═══ SOURCE RECORDS ═══
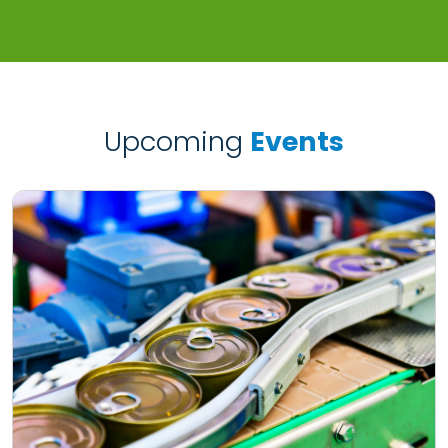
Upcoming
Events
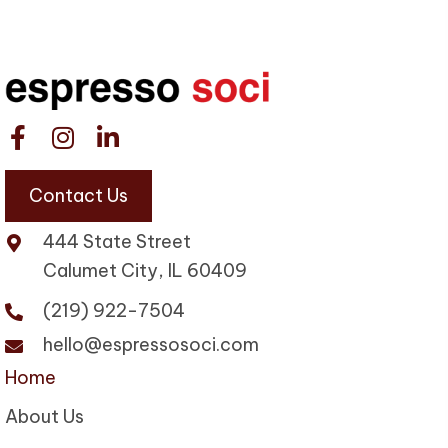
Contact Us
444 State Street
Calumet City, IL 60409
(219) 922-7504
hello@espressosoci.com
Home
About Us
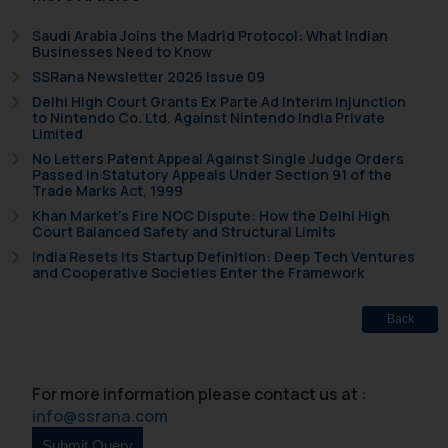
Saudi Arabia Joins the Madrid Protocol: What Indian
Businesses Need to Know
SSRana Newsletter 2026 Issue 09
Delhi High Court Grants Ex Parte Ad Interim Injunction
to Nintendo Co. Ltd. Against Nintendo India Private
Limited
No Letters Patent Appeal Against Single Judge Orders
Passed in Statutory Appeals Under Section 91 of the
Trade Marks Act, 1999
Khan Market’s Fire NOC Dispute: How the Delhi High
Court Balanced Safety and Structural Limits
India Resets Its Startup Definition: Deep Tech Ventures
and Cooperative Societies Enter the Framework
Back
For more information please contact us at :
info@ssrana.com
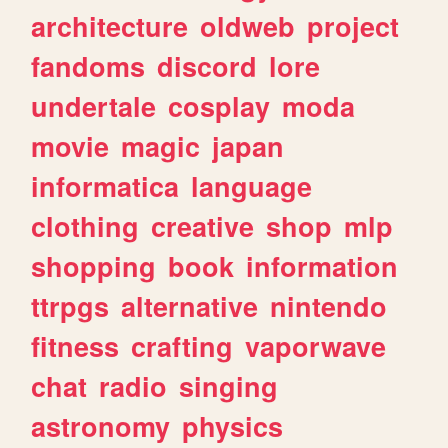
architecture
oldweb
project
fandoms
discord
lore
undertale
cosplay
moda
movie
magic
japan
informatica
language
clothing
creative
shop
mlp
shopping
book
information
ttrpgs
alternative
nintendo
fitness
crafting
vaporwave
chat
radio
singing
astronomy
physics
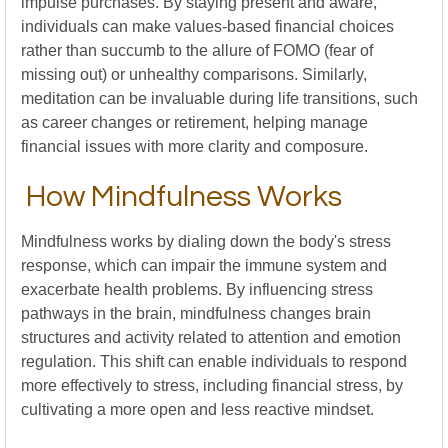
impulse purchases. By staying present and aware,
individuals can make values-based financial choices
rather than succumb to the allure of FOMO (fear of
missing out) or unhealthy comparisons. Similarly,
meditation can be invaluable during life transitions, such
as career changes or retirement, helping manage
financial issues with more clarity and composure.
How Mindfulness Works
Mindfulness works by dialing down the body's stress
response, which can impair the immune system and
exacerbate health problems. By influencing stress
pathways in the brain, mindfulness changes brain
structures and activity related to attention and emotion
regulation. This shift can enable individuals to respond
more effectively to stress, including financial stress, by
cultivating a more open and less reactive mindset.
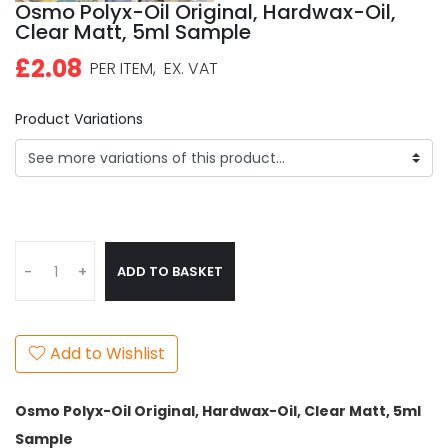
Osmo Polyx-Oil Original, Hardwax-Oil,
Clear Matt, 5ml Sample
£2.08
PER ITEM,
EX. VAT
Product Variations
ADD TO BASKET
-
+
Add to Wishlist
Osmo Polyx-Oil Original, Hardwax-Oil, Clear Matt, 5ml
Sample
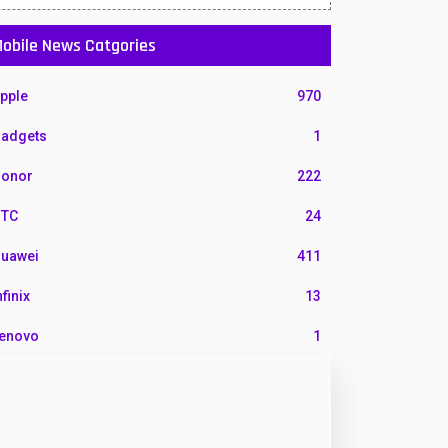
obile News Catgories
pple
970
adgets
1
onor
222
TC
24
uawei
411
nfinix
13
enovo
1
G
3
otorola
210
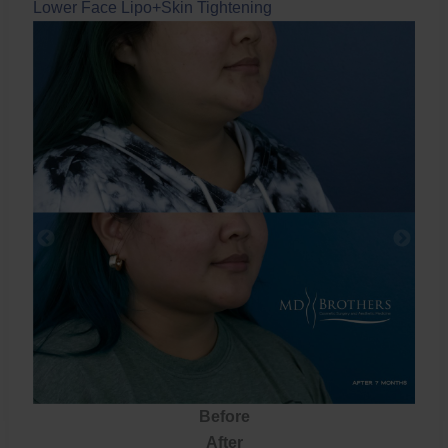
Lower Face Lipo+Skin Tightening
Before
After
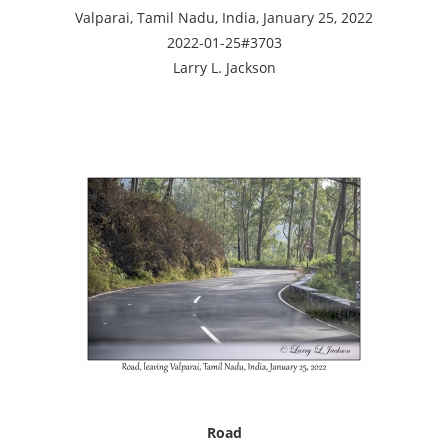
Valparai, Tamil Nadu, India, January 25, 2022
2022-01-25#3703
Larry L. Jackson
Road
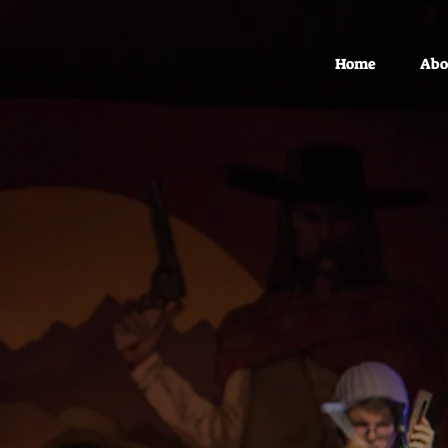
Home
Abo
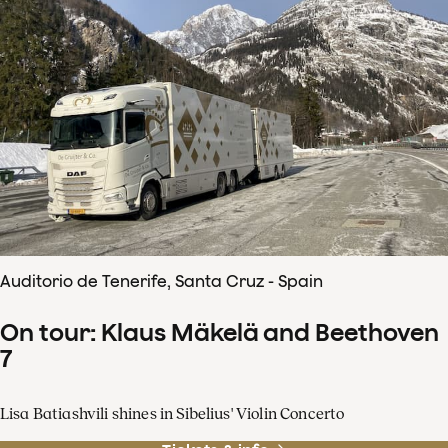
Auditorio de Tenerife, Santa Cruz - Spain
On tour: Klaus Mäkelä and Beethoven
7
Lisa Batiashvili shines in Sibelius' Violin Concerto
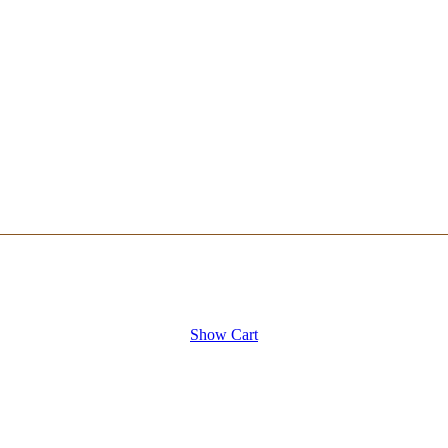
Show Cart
═══
● **PROMPT**
Find the lines above that contain the word "more" and collect them.

● **ANSWER FOR THIS EXERCISE**
For more information please contact us at :
financial issues with more clarity and composure.
more effectively to stress, including financial stress, by
cultivating a more open and less reactive mindset.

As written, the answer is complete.